Para pakar ahli tafsir telah menafsirkan ayat tersebut dengan jima diantaranya adalah sahabat
mulia, penafsir ulung yang didoakan Nabi, Abdullah bin Abbas, demikian pula Ali bin Abi
Thalib, Ubai bin Kaab, Mujahid, Thawus, Hasan Al-Bashri, Ubaid bin Umair, Said bin
Jubair, Syabi, Qotadah, Muqatil bi Hayyan dan lainnya. (Lihat Tafsir Ibnu Katsir 1/550).
Pendapat ini juga dikuatkan Syaikh ahli tafsir, Ibnu Jarir dalam Tafsirnya 5/102-103 dan
Imam Ibnu Rusyd dalam Bidayatul Mujtahid.
Mengkompromikan antara ayat tersebut dengan hadis-hadis shahih di atas yang menegaskan
bahwa Rasulullah n menyentuh bahkan mencium istrinya (Aisyah) dan beliau tidak berwudhu
lagi.
Imam Ibnu Abdil Barr dalam at-Tamhid 8:506 dan Al-Hafizh Ibnu Hajar dalam at-Talkhis
menukil dari Imam Syafii bahwa beliau berkata: Seandainya hadis Aisyah tentang mencium
itu shahih, maka madzhab kita adalah hadis Nabi shallallahu alahi wa sallam. Perkataan
serupa juga dikatakan oleh Imam Al-Baihaqi, pejuang madzbab Syafii. Hal ini menunjukkan
bahwa kedua imam tersebut tidak menetapkan bahwa maksud dalam ayat tersebut
bermakna Menyentuh karena keduanya menegaskan seandanya hadis Aisyah shahih, maka
beliau berdua berpendapat mengikuti hadis.
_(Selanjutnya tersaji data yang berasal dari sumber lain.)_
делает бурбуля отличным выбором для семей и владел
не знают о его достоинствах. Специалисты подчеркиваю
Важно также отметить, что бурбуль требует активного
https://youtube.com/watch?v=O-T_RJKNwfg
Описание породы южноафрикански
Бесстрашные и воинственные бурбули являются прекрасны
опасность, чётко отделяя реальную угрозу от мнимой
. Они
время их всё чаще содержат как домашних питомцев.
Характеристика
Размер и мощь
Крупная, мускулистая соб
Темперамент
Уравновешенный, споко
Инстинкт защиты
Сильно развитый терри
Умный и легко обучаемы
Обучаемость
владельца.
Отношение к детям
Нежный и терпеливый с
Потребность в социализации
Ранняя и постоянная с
Seandainya kedua imam tersebut berpendapat
seperti hadis, maka mau gak mau harus menafsirkan ayat tersebut bermakna jima
sebagaimana penafsiran yang shahih. (Syarh Tirmidzi 1/141 oleh Syaikh Ahmad Syakir).
Demikianlah jawaban yang kami yakini berdasarkan dalil-dalil yang shahih, bukan fanatik
madzhab dan mengikuti apa kata banyak orang. Semoga Allah menambahkan ilmu dan
memberikan keteguhan kepada kita. Wallahu Alam.